Your answer must hold only the lines below from the line containing "The image size is (1516, 1892)." through the line containing "Image resolution: width=843", each reproduced exactly.
━━ Input data
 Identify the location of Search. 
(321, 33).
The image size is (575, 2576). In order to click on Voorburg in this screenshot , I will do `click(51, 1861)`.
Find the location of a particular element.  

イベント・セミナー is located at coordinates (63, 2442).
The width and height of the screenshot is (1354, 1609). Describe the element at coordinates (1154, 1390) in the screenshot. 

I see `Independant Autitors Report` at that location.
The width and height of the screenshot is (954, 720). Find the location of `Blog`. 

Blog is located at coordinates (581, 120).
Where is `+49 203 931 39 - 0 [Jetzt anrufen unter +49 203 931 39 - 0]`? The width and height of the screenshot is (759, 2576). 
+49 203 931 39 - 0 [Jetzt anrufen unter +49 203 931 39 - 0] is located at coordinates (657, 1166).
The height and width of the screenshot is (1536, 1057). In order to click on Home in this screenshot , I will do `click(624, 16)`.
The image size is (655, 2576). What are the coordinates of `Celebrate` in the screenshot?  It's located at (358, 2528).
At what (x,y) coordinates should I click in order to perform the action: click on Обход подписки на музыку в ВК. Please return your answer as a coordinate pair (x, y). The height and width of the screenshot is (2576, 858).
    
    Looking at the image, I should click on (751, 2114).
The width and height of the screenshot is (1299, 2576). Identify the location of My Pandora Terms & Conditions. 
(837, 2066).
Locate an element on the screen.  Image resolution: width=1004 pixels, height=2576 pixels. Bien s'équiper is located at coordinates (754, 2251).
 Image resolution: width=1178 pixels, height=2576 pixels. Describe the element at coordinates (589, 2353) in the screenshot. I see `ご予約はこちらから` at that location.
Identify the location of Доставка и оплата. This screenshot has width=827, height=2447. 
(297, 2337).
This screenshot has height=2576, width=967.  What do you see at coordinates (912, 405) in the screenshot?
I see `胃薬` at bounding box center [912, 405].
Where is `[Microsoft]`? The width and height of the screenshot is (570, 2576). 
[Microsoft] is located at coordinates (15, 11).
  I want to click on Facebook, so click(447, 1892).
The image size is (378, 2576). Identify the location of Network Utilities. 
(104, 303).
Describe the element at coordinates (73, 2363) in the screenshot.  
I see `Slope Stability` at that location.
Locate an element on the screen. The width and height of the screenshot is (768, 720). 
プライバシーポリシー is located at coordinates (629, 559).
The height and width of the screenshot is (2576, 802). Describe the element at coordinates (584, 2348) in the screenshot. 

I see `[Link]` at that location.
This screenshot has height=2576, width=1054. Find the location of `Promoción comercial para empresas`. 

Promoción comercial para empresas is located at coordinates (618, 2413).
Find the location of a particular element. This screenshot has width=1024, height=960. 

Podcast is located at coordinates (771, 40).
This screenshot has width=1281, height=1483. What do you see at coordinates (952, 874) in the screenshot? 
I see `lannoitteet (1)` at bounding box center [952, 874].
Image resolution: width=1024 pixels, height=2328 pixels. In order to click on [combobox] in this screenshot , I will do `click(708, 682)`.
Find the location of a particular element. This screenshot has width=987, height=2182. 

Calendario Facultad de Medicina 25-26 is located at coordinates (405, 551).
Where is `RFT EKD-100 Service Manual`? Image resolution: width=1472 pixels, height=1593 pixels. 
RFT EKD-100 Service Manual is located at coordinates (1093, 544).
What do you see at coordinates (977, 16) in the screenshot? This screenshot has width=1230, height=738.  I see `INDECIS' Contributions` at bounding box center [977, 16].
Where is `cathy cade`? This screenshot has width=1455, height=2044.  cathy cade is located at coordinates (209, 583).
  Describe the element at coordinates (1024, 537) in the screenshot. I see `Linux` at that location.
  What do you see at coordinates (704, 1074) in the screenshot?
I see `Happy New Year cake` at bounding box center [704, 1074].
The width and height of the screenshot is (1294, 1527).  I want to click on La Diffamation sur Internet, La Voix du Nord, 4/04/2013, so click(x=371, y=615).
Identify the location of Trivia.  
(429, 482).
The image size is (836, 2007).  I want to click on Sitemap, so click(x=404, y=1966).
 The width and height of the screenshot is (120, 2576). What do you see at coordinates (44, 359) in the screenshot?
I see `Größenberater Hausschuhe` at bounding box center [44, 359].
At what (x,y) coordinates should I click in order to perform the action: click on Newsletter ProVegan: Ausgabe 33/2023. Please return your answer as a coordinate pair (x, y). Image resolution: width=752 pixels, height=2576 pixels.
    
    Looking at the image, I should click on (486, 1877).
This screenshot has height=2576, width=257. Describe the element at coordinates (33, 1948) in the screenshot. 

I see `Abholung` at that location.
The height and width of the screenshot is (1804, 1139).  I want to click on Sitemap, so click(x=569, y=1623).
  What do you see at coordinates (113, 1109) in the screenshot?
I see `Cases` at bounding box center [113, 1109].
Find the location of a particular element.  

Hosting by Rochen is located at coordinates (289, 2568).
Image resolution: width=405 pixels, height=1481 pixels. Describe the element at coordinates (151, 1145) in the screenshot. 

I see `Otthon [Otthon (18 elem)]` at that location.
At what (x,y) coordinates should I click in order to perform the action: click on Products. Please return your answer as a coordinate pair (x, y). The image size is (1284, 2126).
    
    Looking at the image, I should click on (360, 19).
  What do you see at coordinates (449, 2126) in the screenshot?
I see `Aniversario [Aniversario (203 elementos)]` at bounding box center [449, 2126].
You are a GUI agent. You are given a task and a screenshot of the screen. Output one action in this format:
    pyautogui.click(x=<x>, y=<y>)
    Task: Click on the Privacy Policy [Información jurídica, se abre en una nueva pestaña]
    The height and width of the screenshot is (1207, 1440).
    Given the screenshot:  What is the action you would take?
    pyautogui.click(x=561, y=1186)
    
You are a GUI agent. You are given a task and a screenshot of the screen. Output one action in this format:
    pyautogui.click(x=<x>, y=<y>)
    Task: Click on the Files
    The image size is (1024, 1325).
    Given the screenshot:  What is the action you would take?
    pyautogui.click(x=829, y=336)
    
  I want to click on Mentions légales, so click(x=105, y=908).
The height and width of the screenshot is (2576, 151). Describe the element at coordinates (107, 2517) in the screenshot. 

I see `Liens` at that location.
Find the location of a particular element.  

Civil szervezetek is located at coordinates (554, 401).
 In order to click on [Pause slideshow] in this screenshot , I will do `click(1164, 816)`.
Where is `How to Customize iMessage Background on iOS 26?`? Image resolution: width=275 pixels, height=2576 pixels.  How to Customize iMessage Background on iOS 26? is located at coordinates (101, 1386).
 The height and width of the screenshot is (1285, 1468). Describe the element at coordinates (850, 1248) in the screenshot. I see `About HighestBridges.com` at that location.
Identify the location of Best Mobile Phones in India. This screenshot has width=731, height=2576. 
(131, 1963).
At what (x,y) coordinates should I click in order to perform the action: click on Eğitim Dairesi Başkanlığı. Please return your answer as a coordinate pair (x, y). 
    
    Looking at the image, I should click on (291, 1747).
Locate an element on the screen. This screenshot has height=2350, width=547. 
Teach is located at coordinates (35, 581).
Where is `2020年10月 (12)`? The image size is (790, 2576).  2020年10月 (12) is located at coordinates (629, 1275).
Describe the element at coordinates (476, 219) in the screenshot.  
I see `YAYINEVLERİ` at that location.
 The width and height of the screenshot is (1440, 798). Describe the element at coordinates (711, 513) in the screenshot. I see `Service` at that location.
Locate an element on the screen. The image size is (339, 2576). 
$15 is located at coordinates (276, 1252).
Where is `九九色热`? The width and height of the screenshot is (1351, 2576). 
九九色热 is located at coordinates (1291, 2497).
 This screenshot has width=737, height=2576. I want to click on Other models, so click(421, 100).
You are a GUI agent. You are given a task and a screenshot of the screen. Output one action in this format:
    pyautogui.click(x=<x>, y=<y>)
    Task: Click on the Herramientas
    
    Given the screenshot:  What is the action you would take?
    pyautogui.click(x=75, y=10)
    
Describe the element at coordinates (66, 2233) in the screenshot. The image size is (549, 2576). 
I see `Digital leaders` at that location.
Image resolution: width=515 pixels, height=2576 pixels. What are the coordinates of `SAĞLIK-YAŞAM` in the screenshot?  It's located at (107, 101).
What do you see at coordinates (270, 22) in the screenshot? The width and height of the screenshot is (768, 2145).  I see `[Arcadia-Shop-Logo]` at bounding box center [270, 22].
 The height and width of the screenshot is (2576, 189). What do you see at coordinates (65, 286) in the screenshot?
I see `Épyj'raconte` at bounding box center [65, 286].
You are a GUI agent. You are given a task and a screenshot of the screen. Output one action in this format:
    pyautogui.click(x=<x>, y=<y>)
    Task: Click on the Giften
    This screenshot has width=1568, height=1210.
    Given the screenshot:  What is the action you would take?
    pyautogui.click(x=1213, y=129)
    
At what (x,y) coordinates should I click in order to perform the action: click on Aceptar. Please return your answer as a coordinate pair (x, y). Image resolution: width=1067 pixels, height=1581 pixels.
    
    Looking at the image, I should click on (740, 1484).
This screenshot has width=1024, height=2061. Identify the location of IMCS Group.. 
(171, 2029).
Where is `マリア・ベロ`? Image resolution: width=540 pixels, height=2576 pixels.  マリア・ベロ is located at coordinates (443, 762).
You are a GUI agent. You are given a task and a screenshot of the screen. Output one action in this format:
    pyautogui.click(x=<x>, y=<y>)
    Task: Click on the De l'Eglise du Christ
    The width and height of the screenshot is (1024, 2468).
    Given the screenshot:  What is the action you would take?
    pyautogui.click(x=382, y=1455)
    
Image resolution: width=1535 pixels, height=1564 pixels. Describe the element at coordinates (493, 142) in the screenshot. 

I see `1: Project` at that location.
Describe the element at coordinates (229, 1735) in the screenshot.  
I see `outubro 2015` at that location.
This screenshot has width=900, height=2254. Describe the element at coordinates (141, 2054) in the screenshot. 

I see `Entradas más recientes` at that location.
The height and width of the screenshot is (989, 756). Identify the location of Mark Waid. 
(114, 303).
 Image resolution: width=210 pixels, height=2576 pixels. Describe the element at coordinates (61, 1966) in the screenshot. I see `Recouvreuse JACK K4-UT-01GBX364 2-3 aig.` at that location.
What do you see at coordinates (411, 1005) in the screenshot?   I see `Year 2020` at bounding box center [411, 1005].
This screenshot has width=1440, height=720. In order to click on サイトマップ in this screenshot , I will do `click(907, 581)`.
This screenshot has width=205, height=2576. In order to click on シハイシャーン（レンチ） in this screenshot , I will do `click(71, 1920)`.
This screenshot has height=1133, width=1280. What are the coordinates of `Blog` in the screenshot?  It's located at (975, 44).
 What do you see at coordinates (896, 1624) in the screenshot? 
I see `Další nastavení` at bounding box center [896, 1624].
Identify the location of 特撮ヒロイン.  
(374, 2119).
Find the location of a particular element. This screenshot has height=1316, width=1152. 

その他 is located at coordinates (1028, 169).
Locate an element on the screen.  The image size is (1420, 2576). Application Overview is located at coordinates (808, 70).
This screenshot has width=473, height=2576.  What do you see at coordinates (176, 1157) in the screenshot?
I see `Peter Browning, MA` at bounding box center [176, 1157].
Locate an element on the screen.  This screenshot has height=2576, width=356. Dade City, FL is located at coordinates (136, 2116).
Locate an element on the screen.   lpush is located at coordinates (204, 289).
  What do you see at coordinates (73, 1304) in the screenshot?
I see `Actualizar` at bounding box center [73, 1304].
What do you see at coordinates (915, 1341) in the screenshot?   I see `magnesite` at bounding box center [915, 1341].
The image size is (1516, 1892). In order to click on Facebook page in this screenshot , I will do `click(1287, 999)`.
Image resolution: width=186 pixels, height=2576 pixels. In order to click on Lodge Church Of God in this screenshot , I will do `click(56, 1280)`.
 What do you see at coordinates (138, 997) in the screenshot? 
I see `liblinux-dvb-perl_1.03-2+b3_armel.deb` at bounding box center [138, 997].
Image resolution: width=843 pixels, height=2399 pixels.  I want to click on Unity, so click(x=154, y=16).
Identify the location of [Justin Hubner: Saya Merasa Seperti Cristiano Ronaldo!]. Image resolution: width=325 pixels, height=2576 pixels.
━━━━
Response:
The image size is (1516, 1892). In order to click on Facebook page in this screenshot , I will do `click(1287, 999)`.
Image resolution: width=186 pixels, height=2576 pixels. In order to click on Lodge Church Of God in this screenshot , I will do `click(56, 1280)`.
 What do you see at coordinates (138, 997) in the screenshot? 
I see `liblinux-dvb-perl_1.03-2+b3_armel.deb` at bounding box center [138, 997].
Image resolution: width=843 pixels, height=2399 pixels.  I want to click on Unity, so click(x=154, y=16).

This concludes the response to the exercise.